Tuesday, 26 July 2016

Faulty Jessops filters?

I recently returned to SLR photography after a break of over 15 years. It probably took me three years to finally get around to choosing the right camera. Projects like publishing my new Flora of Derbyshire did rather keep my focus elsewhere, if you pardon the pun. It was only when I bought a Canon EOS 110D from Jessop's for my daughter's birthday that I began to realise what I'd been missing. So more hours were then spent poring over reviews and pricing websites - but this time for me!

The chaps in Jessops in Derby were superb. Lots of time to talk me through my preferred choices, and I eventually opted for my first choice: a Canon EOS 760D with Canon's own 18-135mm lens, and a second Canon 10-18mm lens. They both seemed very well reviewed as first lenses, and I saw no point in buying the kit lens with it. Jessops prices were competitetive, too. It did however make sense to buy a 67mm UV filter for each  of these zoom lenses, just to protect and keep the lenses clean, if nothing else. So, two Jessops own-brand filters were immediately fitted, and I also bought a Jessops own-brand 67mm polarising filter. Such a useful first accessory to play with!

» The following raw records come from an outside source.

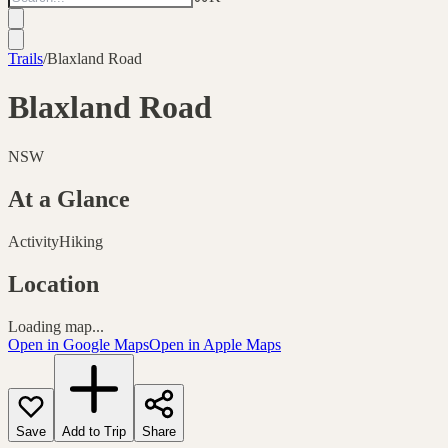
Trails
/
Blaxland Road
Blaxland Road
NSW
At a Glance
Activity
Hiking
Location
Loading map...
Open in Google Maps
Open in Apple Maps
Save
Add to Trip
Share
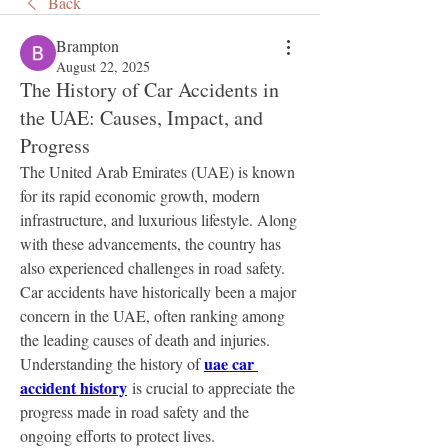
Back
Brampton
August 22, 2025
The History of Car Accidents in
the UAE: Causes, Impact, and
Progress
The United Arab Emirates (UAE) is known 
for its rapid economic growth, modern 
infrastructure, and luxurious lifestyle. Along 
with these advancements, the country has 
also experienced challenges in road safety. 
Car accidents have historically been a major 
concern in the UAE, often ranking among 
the leading causes of death and injuries. 
uae car 
Understanding the history of 
accident history
 is crucial to appreciate the 
progress made in road safety and the 
ongoing efforts to protect lives.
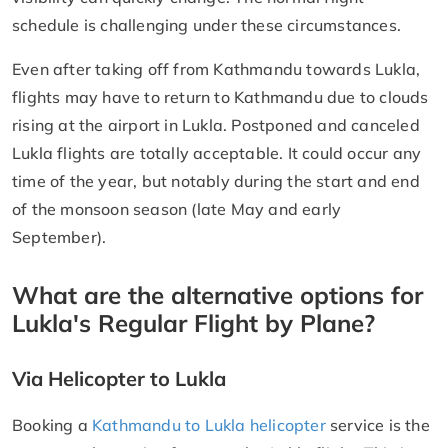
schedule is challenging under these circumstances.
Even after taking off from Kathmandu towards Lukla,
flights may have to return to Kathmandu due to clouds
rising at the airport in Lukla. Postponed and canceled
Lukla flights are totally acceptable. It could occur any
time of the year, but notably during the start and end
of the monsoon season (late May and early
September).
What are the alternative options for
Lukla's Regular Flight by Plane?
Via Helicopter to Lukla
Booking a
Kathmandu to Lukla helicopter
service is the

The UV filters fitted perfectly, and of course, for best optical results one would remove the UV filters and replace it with the polarising filter. But they should also work well by being stacked together, and this is where the problem lay.  Although initially screwing on perfectly, the Jessops polarising filter failed to stop screwing round. It should have mated up and then allowed me to rotate just the polarised element. Instead, the whole thing kept turning, clearly jumping the thread each turn.

I tried it on the other lens and filter, and the same problem occurred. It wouldn't lock on the UV filter's screw thread, though it did lock properly straight onto the Canon lenses themselves.

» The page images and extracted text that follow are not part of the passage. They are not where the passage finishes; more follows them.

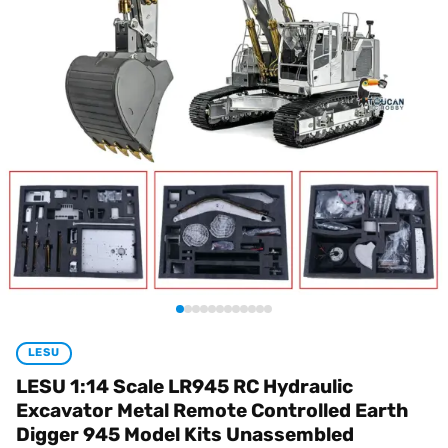
LESU
LESU 1:14 Scale LR945 RC Hydraulic
Excavator Metal Remote Controlled Earth
Digger 945 Model Kits Unassembled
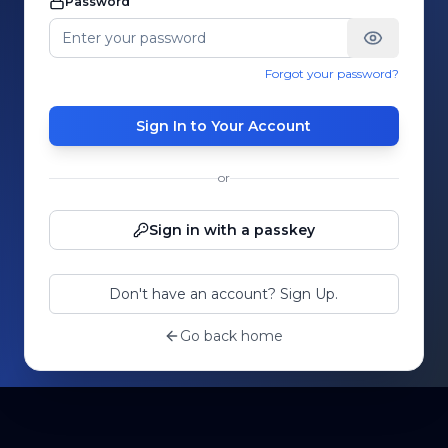
Password
Forgot your password?
Sign In to Your Account
or
Sign in with a passkey
Don't have an account? Sign Up.
Go back home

I tweeted to Jessops, asking if this was a known issue. Their reply was negative, and was advised to speak to the local branch. So I went in yesterday and the friendly Derby staff quickly appreciated the problem, suggesting that for best results one should use one filter or the other. But we did both agree we would have expected them to fit one another properly.We tried another filter from the shelf, and this exhibited exactly the same problem. So it looked like a batch fault in the manufacturing was the cause of the problem. The staff member then suggested maybe this was an intentional design feature, perhaps to avoid damage to the screw thread. But that made no sense - a slipping thread does more harm than one that fits screws tightly. Nor did I ever experience this problem all those years ago int he days of 35mm film and my trusty Minolta X700 camera.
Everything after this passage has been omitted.